Fleet's mechanics deal with unique challenges

It might be age, hard use or normal wear and tear, but at some point in a vehicle's life, it's going to need a repair.


When it happens to the black-and-gray cruisers Richmond County sheriff's deputies drive, the county's mechanics are ready.

A lot of the work done on police cars is identical to the maintenance required for vehicles with a tamer life: oil changes, tire rotations, fluid replacements. But running a vehicle for 12 consecutive hours does present some unique challenges.

When cruisers need repairs, they come to the Broad Street garage, just west of downtown. It's a wide building with a concrete floor and multiple bays for mechanics to tinker on cars. Conversations are shouted over the whirs and clanks that echo off a metal roof high overhead.
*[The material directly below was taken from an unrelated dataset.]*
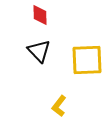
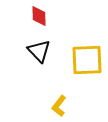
red diamond: moved 1 px left, 1 px down
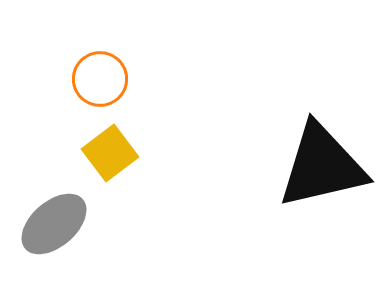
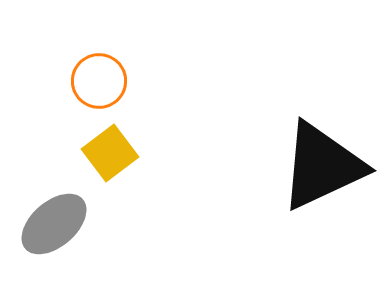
orange circle: moved 1 px left, 2 px down
black triangle: rotated 12 degrees counterclockwise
It's here that mechanics address some of the most common complaints, one of which is caused by long periods of idling. Deputies keep their cars running to avoid draining the battery that powers the emergency lights, along with the laptop, dashboard camera and other gadgets in the car.

Those long hours generate tremendous heat under the hood and wreak havoc on the manifold and air-conditioning system, said Matt Bean, the general manager for First Vehicle Services, the contracted company that maintains Richmond County's fleet.
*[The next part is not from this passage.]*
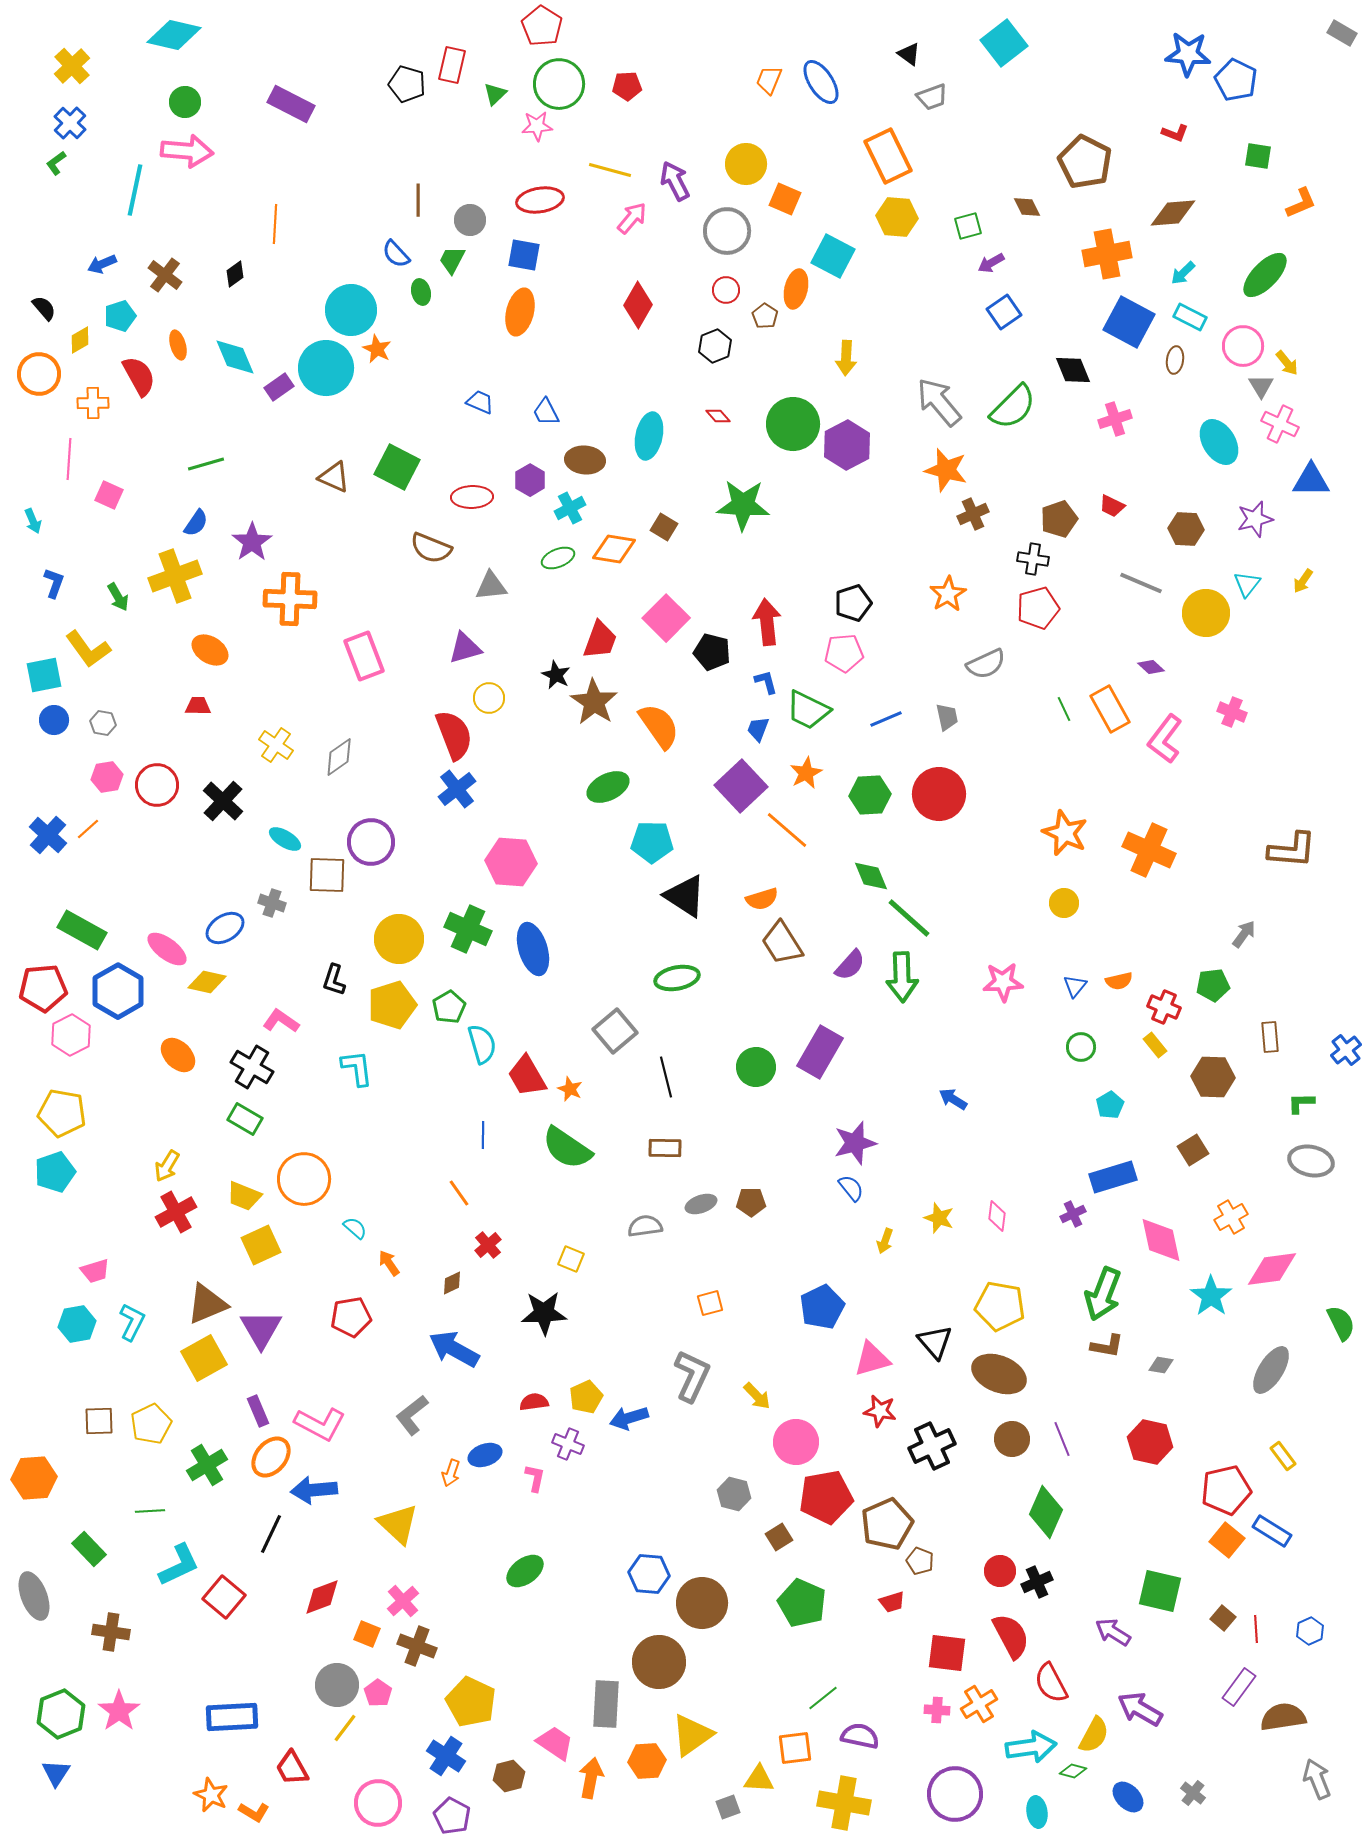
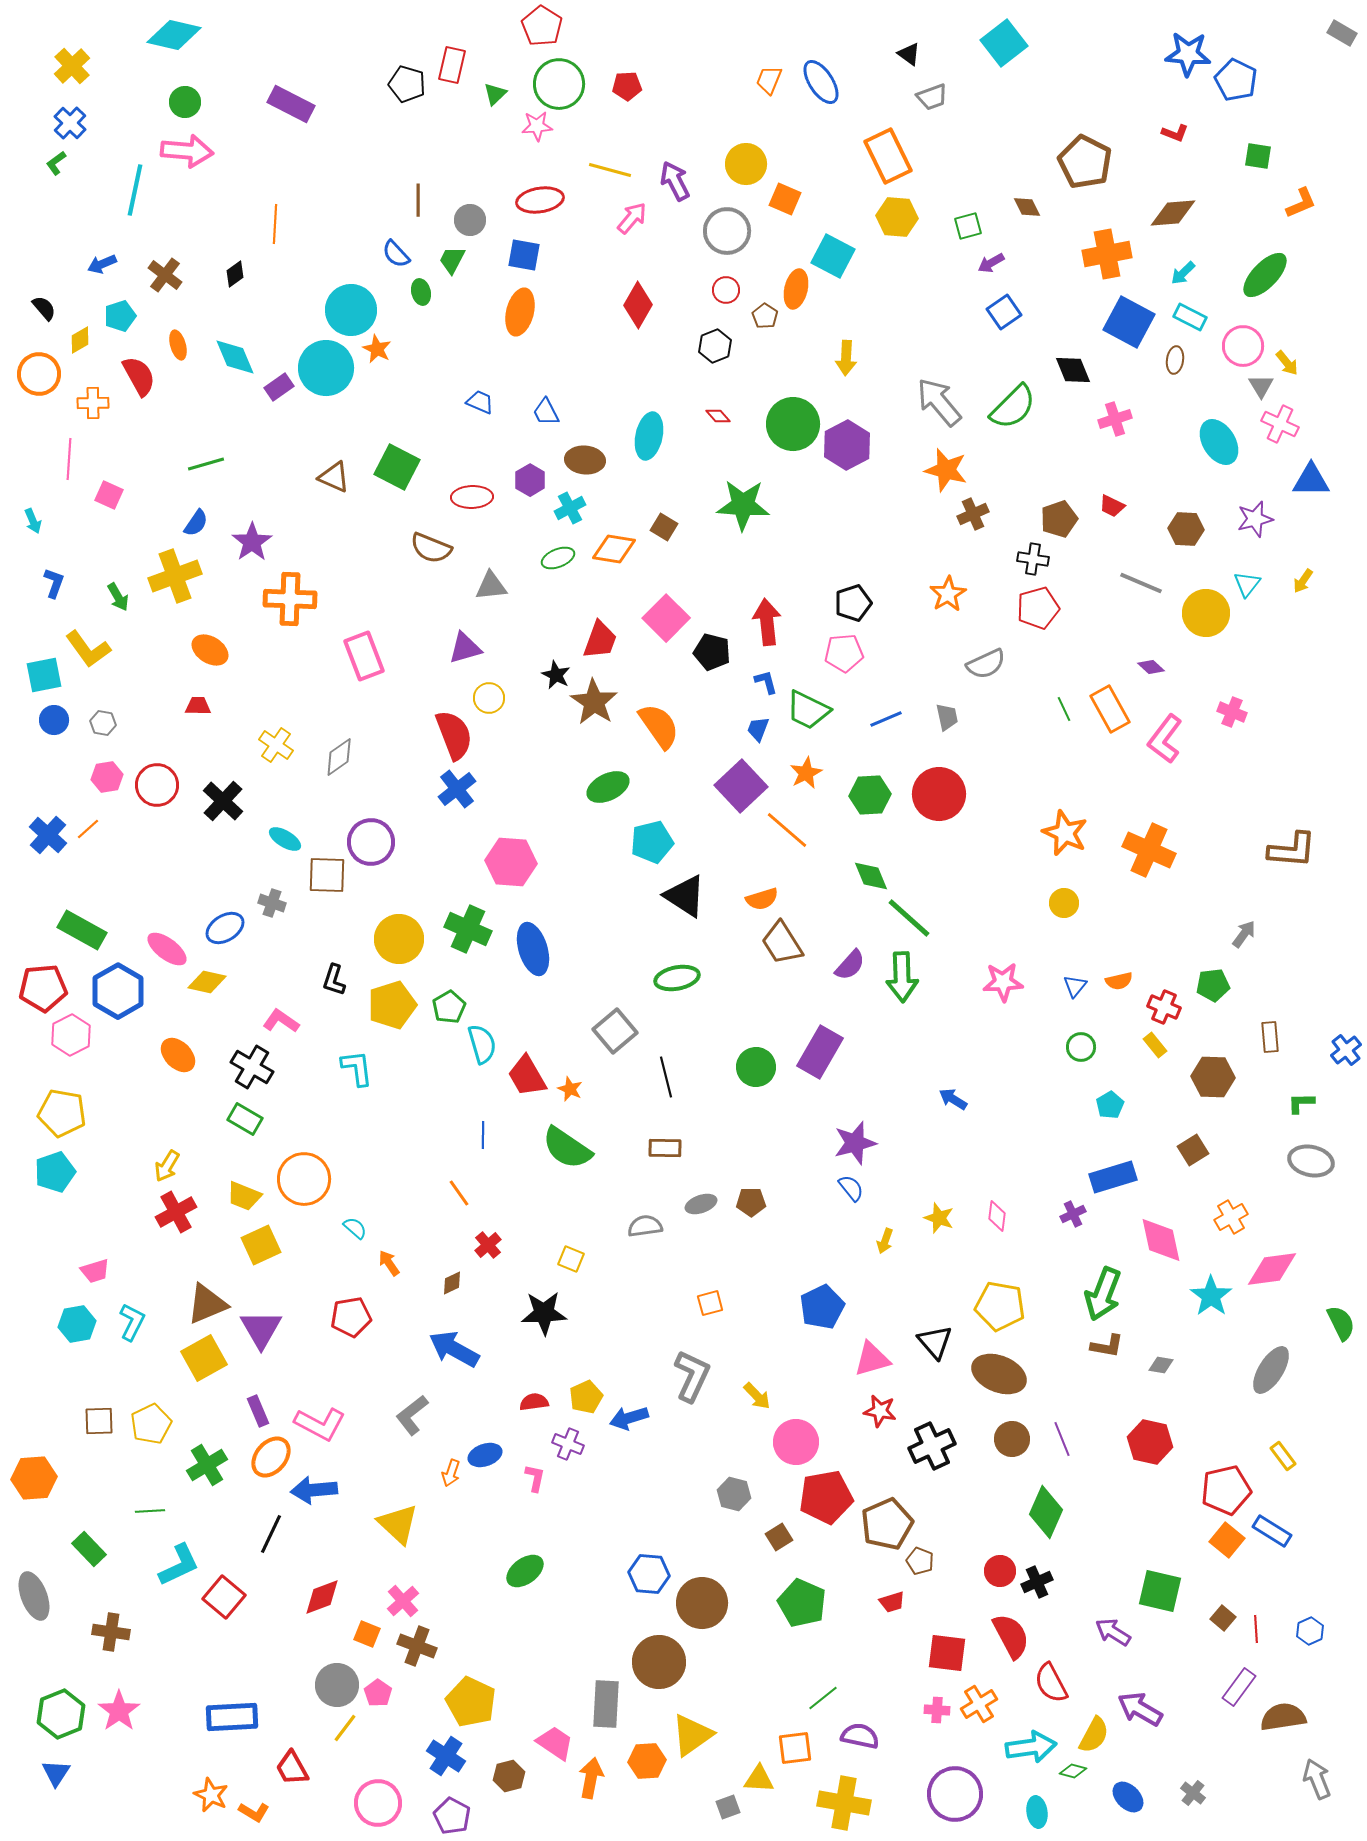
cyan pentagon at (652, 842): rotated 15 degrees counterclockwise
Long hours on the road and chases wear out shock absorbers and destroy the suspension system. Tires are replaced when the tread reaches 4/32 of an inch instead of the legal 2/32 as an extra measure of security.

Less obvious problems are still easily diagnosed, thanks to the dozens of sensors in the cruisers. The sensors connect with the computer-aided dispatch system that deputies monitor through their on-board laptop.

The system gives deputies information about their next call, but the computer also is telling the car whether it should use six or eight engine cylinders and monitoring the brakes for problems. It also monitors speed and can give a mechanical picture of the car's condition right before a crash.

When a deputy brings a car in for strange knocks coming from under the hood, a mechanic plugs into the computer and locates the problem.

It's not a foolproof system, but it's a vast improvement from the old days of sleuthing for problems under the hood, said Jim Slaughter, a shop supervisor who's been working on county cars since 1994.

The average life span of a cruiser is four years or 125,000 miles, thanks in part to the fact that most deputies take home their cars.

When Bean worked for a shop in Wichita, Kan., deputies basically jumped out at the end of their shift and another deputy hopped in. This "hot seat" approach usually killed a car after two years because it never got a break, Bean said.

He said some cruisers have been on the road for as long as nine years because of budget issues. At some point the cost of replacing the car is cheaper than continuing repairs.

"It's a matter of economy," Bean said.

So what's found in between the seats of a cruiser?

Slaughter has found marijuana and a crack pipe pushed deep down between the seats.

The most common items are ID cards tucked away in hopes a deputy might not identify his suspect.

Mechanics rarely find contraband anymore because cruisers now have hard plastic seats in the rear. That not only robs criminals of a hiding place, but it also makes it easier to clean vomit and blood.

Bars reinforcing rear windows are another safety feature for the new generation of cruisers.

"I feel we're real up to date on our equipment," Bean said.